Every entry is to be transcribed as it stands. Images stay out.

┌─ Information given

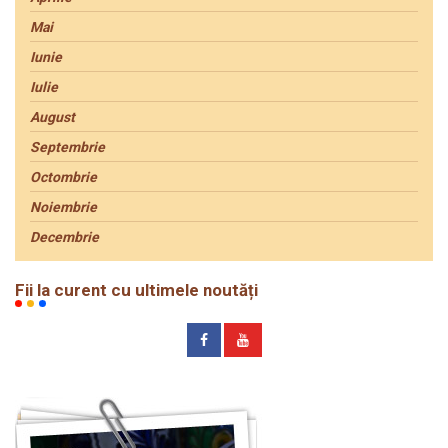
Mai
Iunie
Iulie
August
Septembrie
Octombrie
Noiembrie
Decembrie
Fii la curent cu ultimele noutăți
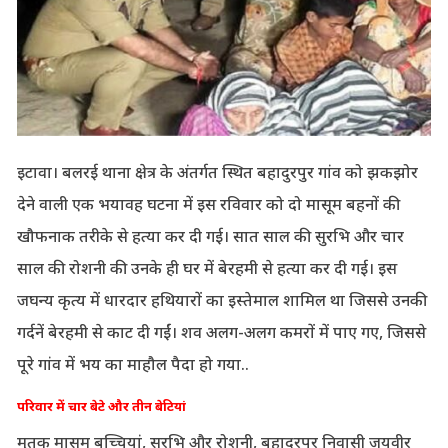
इटावा। बलरई थाना क्षेत्र के अंतर्गत स्थित बहादुरपुर गांव को झकझोर
देने वाली एक भयावह घटना में इस रविवार को दो मासूम बहनों की
खौफनाक तरीके से हत्या कर दी गई। सात साल की सुरभि और चार
साल की रोशनी की उनके ही घर में बेरहमी से हत्या कर दी गई। इस
जघन्य कृत्य में धारदार हथियारों का इस्तेमाल शामिल था जिससे उनकी
गर्दनें बेरहमी से काट दी गईं। शव अलग-अलग कमरों में पाए गए, जिससे
पूरे गांव में भय का माहौल पैदा हो गया..
परिवार में चार बेटे और तीन बेटियां
मृतक मासूम बच्चियां, सुरभि और रोशनी, बहादुरपुर निवासी जयवीर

└─

▶ [Task result]
Mai
Iunie
Iulie
August
Septembrie
Octombrie
Noiembrie
Decembrie
Fii la curent cu ultimele noutăți
इटावा। बलरई थाना क्षेत्र के अंतर्गत स्थित बहादुरपुर गांव को झकझोर
देने वाली एक भयावह घटना में इस रविवार को दो मासूम बहनों की
खौफनाक तरीके से हत्या कर दी गई। सात साल की सुरभि और चार
साल की रोशनी की उनके ही घर में बेरहमी से हत्या कर दी गई। इस
जघन्य कृत्य में धारदार हथियारों का इस्तेमाल शामिल था जिससे उनकी
गर्दनें बेरहमी से काट दी गईं। शव अलग-अलग कमरों में पाए गए, जिससे
पूरे गांव में भय का माहौल पैदा हो गया..
परिवार में चार बेटे और तीन बेटियां
मृतक मासूम बच्चियां, सुरभि और रोशनी, बहादुरपुर निवासी जयवीर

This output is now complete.